§ **What needs to be done**: Find every line in the entries that holds the string "wheel" and report it.
============================================================
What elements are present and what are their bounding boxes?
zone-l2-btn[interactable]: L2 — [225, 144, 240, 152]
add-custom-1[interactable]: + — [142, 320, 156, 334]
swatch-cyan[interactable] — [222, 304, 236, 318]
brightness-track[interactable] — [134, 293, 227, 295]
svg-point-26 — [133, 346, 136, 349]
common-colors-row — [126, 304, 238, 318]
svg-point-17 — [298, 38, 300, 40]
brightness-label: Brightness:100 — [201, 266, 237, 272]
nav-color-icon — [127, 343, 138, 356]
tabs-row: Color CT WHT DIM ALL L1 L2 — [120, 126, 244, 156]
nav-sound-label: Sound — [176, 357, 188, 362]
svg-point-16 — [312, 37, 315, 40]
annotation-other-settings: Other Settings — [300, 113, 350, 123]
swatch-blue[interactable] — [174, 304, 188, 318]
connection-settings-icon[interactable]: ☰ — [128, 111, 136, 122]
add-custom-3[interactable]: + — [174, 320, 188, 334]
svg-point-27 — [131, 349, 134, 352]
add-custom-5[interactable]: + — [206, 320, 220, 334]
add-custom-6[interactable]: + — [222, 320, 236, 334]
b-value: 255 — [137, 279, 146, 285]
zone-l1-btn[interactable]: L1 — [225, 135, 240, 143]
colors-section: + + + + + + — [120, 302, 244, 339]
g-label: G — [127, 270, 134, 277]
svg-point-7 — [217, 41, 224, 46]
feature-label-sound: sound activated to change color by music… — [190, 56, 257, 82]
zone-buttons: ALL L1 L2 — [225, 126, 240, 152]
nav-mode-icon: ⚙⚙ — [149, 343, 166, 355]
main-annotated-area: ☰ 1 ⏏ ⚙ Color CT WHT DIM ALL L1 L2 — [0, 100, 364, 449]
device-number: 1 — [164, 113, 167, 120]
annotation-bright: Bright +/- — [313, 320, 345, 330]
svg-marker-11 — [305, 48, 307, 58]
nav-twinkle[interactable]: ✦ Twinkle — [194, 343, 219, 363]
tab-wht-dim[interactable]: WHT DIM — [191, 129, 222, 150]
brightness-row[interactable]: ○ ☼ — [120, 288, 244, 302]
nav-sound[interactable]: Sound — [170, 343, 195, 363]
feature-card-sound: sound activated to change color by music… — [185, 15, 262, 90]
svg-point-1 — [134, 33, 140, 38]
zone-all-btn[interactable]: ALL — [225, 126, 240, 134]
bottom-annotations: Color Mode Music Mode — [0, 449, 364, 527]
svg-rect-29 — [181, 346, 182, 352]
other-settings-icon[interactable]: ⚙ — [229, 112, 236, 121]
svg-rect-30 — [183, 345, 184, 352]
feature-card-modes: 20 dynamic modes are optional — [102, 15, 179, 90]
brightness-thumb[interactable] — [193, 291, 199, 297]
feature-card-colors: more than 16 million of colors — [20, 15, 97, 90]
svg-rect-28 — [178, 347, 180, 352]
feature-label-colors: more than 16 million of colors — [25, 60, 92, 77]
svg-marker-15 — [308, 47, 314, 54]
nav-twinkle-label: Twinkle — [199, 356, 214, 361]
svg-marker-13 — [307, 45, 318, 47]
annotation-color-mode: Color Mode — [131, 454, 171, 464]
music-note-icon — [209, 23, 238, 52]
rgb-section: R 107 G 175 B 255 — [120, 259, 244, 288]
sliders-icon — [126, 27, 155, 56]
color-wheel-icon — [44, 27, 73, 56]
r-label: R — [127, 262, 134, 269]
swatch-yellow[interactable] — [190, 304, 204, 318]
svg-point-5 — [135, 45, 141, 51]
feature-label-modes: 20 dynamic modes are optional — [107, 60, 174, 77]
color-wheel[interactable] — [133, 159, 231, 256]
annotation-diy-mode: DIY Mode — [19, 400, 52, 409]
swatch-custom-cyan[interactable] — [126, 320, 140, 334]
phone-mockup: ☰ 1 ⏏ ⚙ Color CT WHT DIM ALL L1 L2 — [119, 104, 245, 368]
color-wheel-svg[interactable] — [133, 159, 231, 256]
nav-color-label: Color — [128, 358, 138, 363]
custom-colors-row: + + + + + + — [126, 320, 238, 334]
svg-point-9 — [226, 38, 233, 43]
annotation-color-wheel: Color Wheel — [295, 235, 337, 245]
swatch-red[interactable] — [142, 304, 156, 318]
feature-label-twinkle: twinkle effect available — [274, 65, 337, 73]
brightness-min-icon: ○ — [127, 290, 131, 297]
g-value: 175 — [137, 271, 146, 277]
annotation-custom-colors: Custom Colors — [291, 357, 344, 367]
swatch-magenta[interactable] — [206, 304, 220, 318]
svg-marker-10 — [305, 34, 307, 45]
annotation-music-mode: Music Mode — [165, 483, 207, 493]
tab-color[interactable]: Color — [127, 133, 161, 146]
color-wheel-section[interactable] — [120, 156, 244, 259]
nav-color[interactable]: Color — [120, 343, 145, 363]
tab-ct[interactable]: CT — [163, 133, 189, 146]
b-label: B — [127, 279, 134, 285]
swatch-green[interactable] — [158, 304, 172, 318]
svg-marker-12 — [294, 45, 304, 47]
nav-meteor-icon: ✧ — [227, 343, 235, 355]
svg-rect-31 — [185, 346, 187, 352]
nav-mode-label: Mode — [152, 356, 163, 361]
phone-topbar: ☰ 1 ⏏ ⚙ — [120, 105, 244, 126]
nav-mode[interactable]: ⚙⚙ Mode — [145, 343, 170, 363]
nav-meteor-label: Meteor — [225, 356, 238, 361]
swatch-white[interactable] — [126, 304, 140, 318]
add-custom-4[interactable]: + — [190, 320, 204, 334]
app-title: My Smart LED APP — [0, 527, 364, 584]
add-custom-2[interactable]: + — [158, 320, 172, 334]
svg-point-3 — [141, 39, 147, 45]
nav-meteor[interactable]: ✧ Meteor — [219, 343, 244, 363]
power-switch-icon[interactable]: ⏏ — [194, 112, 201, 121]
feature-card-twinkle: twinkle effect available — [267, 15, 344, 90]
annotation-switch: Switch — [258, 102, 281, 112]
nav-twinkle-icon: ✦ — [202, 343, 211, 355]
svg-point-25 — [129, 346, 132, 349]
============================================================
§ **Answer section**:
color-wheel-icon — [44, 27, 73, 56]
color-wheel[interactable] — [133, 159, 231, 256]
color-wheel-svg[interactable] — [133, 159, 231, 256]
annotation-color-wheel: Color Wheel — [295, 235, 337, 245]
color-wheel-section[interactable] — [120, 156, 244, 259]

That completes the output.